Records for the task:
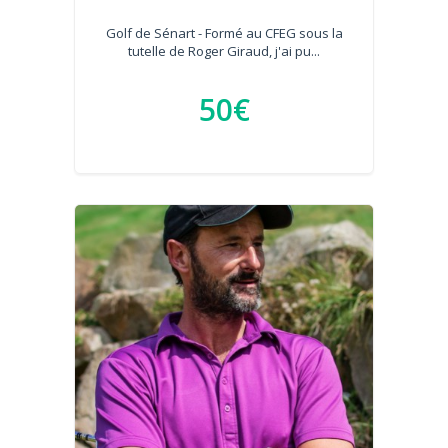
Golf de Sénart - Formé au CFEG sous la
tutelle de Roger Giraud, j'ai pu...
50€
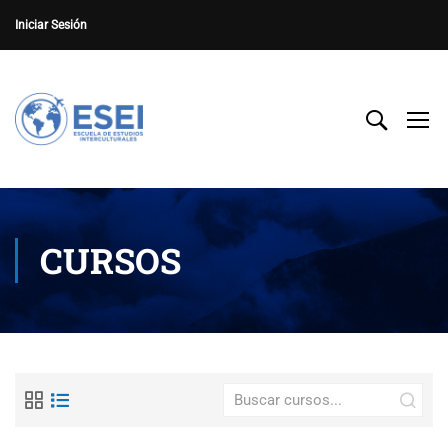
Iniciar Sesión
CURSOS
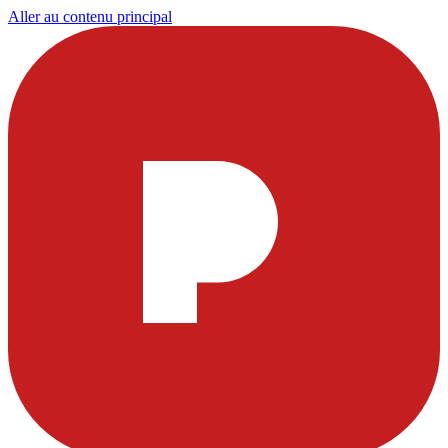
Aller au contenu principal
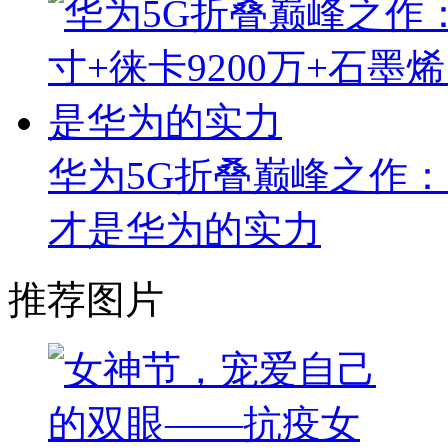
华为5G折叠巅峰之作：8
才是华为的实力
推荐图片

Work instructions:
Every line above should be returned exactly; the pictures stay out.

Exercise result:
Golf de Sénart - Formé au CFEG sous la
tutelle de Roger Giraud, j'ai pu...
50€
Iniciar Sesión
CURSOS
Aller au contenu principal
华为5G折叠巅峰之作：8
才是华为的实力
推荐图片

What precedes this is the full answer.